Acid number reflects the accumulation of acidic compounds produced by oil oxidation. Elevated acid number accelerates degradation of both the oil and the solid insulation it contacts, and values approaching or exceeding 0.10 mg KOH/g warrant consideration of oil treatment or replacement.
Reading these parameters in conjunction with DGA data — rather than in separate workflows — provides a substantially more complete picture of transformer condition than either set of data provides alone.
Diagnostic Data Management at Scale
The diagnostic principles described above are well established in the engineering literature and widely understood by experienced transformer engineers. The operational challenge for utilities is not access to the methodology. It is consistent, scalable application of the methodology across large fleets, over long time periods, with engineering staff of varying experience levels and without loss of the historical context that makes trend-based interpretation meaningful.
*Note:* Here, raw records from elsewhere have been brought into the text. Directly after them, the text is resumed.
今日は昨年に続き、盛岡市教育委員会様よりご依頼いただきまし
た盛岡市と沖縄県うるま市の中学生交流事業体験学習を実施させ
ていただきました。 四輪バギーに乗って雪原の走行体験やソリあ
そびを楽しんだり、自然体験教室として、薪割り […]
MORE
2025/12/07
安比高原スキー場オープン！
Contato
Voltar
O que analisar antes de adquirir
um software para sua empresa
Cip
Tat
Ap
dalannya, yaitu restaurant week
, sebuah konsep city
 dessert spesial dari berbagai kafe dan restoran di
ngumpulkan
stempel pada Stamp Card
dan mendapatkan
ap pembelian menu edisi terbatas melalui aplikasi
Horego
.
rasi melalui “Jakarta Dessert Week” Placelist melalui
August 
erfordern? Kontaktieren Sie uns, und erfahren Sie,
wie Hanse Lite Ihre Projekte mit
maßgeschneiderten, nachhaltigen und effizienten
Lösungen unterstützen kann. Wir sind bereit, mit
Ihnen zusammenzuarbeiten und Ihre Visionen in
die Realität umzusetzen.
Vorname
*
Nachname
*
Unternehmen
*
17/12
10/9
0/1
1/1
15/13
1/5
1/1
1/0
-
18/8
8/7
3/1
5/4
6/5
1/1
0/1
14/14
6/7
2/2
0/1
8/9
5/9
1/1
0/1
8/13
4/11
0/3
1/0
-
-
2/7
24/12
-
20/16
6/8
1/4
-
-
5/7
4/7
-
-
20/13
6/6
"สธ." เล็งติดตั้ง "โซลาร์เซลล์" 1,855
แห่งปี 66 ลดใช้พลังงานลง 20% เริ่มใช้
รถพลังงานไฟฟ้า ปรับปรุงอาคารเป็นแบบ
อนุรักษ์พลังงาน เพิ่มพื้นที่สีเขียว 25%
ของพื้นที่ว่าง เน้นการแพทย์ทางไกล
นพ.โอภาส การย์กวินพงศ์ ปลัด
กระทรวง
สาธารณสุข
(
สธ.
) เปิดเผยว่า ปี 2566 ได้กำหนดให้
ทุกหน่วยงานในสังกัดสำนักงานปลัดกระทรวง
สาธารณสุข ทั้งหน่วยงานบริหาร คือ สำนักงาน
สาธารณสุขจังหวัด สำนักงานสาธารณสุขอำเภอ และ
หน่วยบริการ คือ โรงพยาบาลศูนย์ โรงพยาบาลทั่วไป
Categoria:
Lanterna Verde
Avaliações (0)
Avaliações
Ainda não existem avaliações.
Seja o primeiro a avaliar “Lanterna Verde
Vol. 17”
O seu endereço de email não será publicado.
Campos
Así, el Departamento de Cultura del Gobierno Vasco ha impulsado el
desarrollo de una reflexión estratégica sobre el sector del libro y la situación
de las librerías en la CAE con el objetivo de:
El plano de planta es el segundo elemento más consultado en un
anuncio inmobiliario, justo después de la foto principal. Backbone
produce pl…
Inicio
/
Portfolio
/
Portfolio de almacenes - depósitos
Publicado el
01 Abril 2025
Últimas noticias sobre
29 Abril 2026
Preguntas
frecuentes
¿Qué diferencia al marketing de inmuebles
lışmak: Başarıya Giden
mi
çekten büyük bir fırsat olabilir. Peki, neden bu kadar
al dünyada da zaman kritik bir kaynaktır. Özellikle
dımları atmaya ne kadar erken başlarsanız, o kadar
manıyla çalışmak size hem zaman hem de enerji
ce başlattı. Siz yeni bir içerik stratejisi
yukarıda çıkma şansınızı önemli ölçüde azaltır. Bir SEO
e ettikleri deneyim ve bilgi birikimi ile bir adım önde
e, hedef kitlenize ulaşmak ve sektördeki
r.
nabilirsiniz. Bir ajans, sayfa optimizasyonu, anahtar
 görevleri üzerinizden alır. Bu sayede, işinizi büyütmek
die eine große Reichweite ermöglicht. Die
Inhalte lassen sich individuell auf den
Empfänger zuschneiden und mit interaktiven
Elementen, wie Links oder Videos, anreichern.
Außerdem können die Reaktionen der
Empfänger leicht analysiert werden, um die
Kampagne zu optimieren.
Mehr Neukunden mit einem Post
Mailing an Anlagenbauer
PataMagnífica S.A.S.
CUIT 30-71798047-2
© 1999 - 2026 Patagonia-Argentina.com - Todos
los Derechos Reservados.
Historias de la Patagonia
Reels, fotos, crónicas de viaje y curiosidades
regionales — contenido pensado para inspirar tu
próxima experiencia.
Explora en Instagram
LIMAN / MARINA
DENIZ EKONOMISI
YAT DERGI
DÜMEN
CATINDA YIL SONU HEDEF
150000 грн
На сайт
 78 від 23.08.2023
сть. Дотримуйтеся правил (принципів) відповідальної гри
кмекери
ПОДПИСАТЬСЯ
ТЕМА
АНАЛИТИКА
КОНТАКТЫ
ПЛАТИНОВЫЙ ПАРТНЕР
DGAWatch addresses this through structured diagnostic data management at the asset level. Every DGA result — all seven dissolved gases, TDCG, and the full suite of oil quality parameters — is stored in association with the specific asset, the sample date, the laboratory source, the corresponding sampling order, the uploaded laboratory report, and the engineering review history. That association is not a manual step. It is an inherent property of the workflow.
Condition classification against configurable standards — whether IEEE-based, IEC-aligned, or organization-specific — is applied consistently to every result that enters the system. Gas trend visualization presents the full sampling history for each asset in a format that supports rate-of-change evaluation without requiring manual data assembly. Diagnostic results that meet attention thresholds surface automatically in engineering review queues rather than waiting for someone to remember to check them.
The platform supports the full range of diagnostic interpretation approaches in use across the utility industry, including Duval Triangle workflows, gas ratio evaluation, and key gas analysis. These tools are presented as engineering support mechanisms — inputs to the review process — rather than automated determinations that substitute for engineering judgment.
Engineering Judgment as the Irreducible Requirement
No diagnostic platform, however well designed, eliminates the need for engineering judgment in transformer condition assessment. The standards provide guidance. The data provides evidence. The trends provide context. But the decision about what to do with a specific asset — whether to accelerate sampling, schedule an inspection, recommend load reduction, or defer action pending additional data — requires an engineer who understands the asset, its operating environment, its criticality to the system, and the full picture of its service history.
DGAWatch is designed to support that judgment, not replace it. Its function is to ensure that when an engineer sits down to evaluate a DGA result, the data they need is complete, accurate, consistently organized, and presented in a format that makes the engineering question as clear as possible. The decision that follows belongs to the engineer. The platform's job is to make sure that decision is made on the best available information, and that whatever decision is reached becomes part of a permanent, auditable asset record.
That is the operational standard to which a utility-grade diagnostic platform should be held.